Well, you know, what could they have possibly done to prevent this?
It’s nearly impossible to fire a teacher in Los Angeles:
Every attempt to fire a teacher for bad performance becomes a complicated procedure through multiple levels of administrative hearings and courts. The piece describes what is known as the “dance of the lemons” as bad teachers continue to be paid and are merely shifted from school to school or given often futile retraining…
Even when teachers with many consecutive poor evaluations go through a mandated mentoring program, their principles have no way or knowing how they are improving, and “District officials admit to the Weekly that only about one-third of teachers pass the training….three anonymous LAUSD teachers have taken the retraining five times in the past three years, 18 have taken it four times, and 45 three times. Parents do not know, and cannot find out, the names of these 66 teachers who are repeatedly recycled….The state program costs $1.4 million per year, mostly to pay for 50 personal mentors in LAUSD.”
The vast majority of LAUSD teachers, the Weekly reports, get lifetime tenure after just two years in the classroom. United Teachers LA’s web site. Past City of Angles blogging on problems with firing bad teachers.
I hate to use the terminology shot and chaser in this particular case, but nonetheless.
Alleged victims of abuse at Miramonte Elementary have until July 5 to accept recent settlement offers from the Los Angeles Unified School District, officials said Tuesday.
The school district pressed its point with a new website that emphasized that fact with a countdown clock clicking toward the deadline second by second.
“The reason we’re setting up the website is to provide information to the community — both to the community at Miramonte and to the taxpaying community at large,” said Sean Rossall, an L.A. Unified spokesman.
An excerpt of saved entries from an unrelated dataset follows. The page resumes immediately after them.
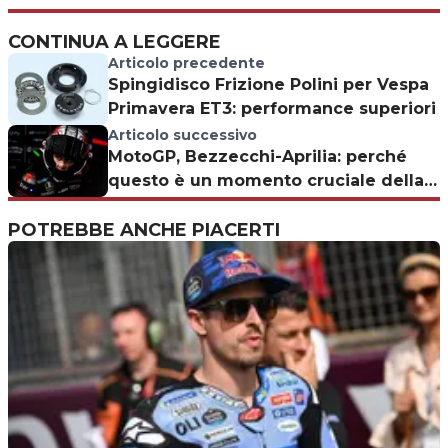
CONTINUA A LEGGERE
Articolo precedente
Spingidisco Frizione Polini per Vespa
Primavera ET3: performance superiori
Articolo successivo
MotoGP, Bezzecchi-Aprilia: perché
questo è un momento cruciale della
stagione
POTREBBE ANCHE PIACERTI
“There is a finite time on these offers,” he said. “The idea is not to ratchet up the pressure, but to make sure the community understands there are deadlines on this.”
Attorneys representing alleged victims have accused the district of trying to strong-arm their clients into settling for less than they deserve. They have scheduled a news conference for Wednesday morning to respond.
The damage claims stem from allegations that former teacher Mark Berndt spoon-fed his semen to blindfolded students as part of what he called a “tasting game,” among other alleged incidents of abusive conduct.
Berndt, 62, has pleaded not guilty and awaits trial.
The school district paid Bernt himself $40K to resign because they couldn’t fire him.
Initially, the district fired Berndt, but he challenged the decision and ultimately agreed to resign for a cash payout.
LAUSD spokesman Thomas Waldman explained to the Weekly that the school board wasn’t asked by its legal team what it preferred to do, saying the scandal hadn’t gone public when the settlement deal was finalized in June 20.
But remember: It’s always, always, all about the kids.